VMware Aria Operations (formerly known as vRealize Operations) 8.x

The issue occurred because a custom certificate was applied on the VMware Aria Operations (formerly known as vRealize Operations) cluster. Since the cluster was running on 8.6.x or 8.18.x, the certificate was not automatically pushed to the cloud proxy.
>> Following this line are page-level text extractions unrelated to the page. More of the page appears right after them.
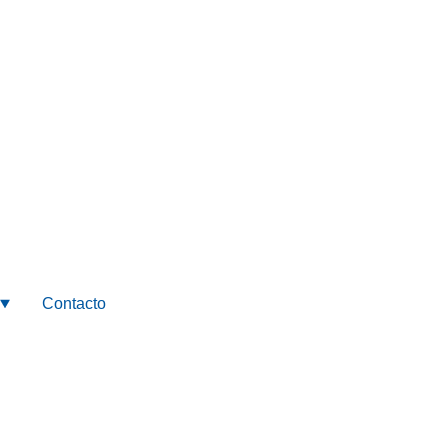
Contacto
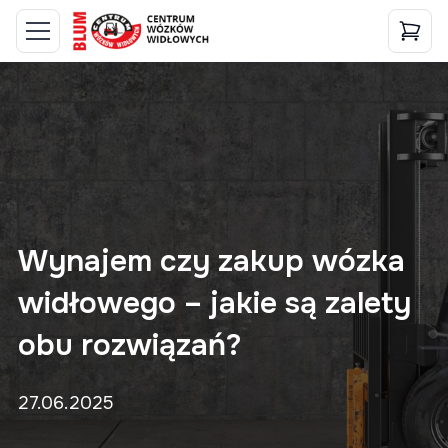
Wynajem czy zakup wózka
widłowego – jakie są zalety
obu rozwiązań?
27.06.2025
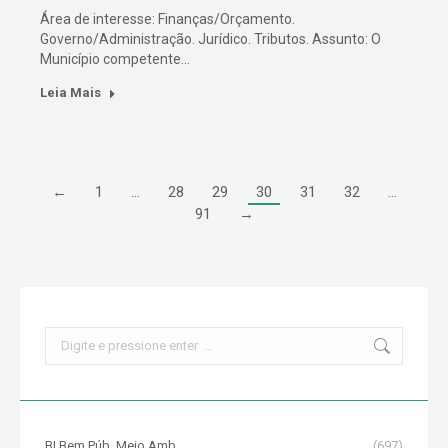
Área de interesse: Finanças/Orçamento.
Governo/Administração. Jurídico. Tributos. Assunto: O
Município competente…
Leia Mais
←
1
…
28
29
30
31
32
…
91
→
Search:
BI Bem Púb. Meio Amb.
(697)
After the cluster upgrade, the cloud proxy could not renew the certificate, causing its connection to the VMware Aria Operations (formerly known as vRealize Operations) cluster to fail due to the certificate being untrusted.

Note: Take a snapshot of the Cloud Proxy(s) before applying the workaround.

Snapshot Creation in VMware Aria Operations

The following steps were used to resolve the issue with custom vROps SSL certificates:

1. Login to the Cloud Proxy via ssh session, then stop the following services on the Cloud Proxy:
   

   service vmware-casa stop
   service httpd-north stop
   service haproxy stop
   service collector stop

2. SSH to VMware Aria Operations (formerly known as vRealize Operations) Primary node, retrieve the contents of the web_chain.pem and cacert.pem files from /storage/vcops/user/conf/ssl and paste them into Notepad++ using:
   

   cat /storage/vcops/user/conf/ssl/web_chain.pem
   cat /storage/vcops/user/conf/ssl/cacert.pem
   

3. Go to the directory /storage/vcops/user/conf/ssl in Cloud Proxy using the following command:

   cd /storage/vcops/user/conf/ssl

4.  Take a backup of the server.ca.pem and server.root.ca.pem files.

   cp server.ca.pem server.ca.pem_bak
   cp server.root.ca.pem server.root.ca.pem_bak
   

5. Using vi editor, edit server.ca.pem file with the content of web_chain.pem file (copied from Primary node in Step 2), and server.root.ca.pem file with the content of cacert.pem file (copied from Primary node in Step 2).
6. At this stage, the VMware Aria Operations (formerly known as vRealize Operations) cluster’s web_chain.pem content should be in server.ca.pem on the Cloud Proxy, and the cacert.pem content should be in server.root.ca.pem.
7. Set proper file permissions:
   

   chmod 644 server.ca.pem
   chmod 644 server.root.ca.pem

8. Update file ownership:
   

   chown admin:admin server.ca.pem
   chown admin:admin server.root.ca.pem

9. Reboot the Cloud Proxy using below command:
   

   reboot -f

Impact/Risks:

1. The Cloud Proxy will appear Offline or displays an Outdated Life Status in the VMware Aria Operations (formerly known as vRealize Operations) UI, and its version will show as 8.6.x or 8.18.x, while the cprc-cli -s output will display 8.10.x or 8.18.x
2. Data collection from the Cloud Proxy may stop.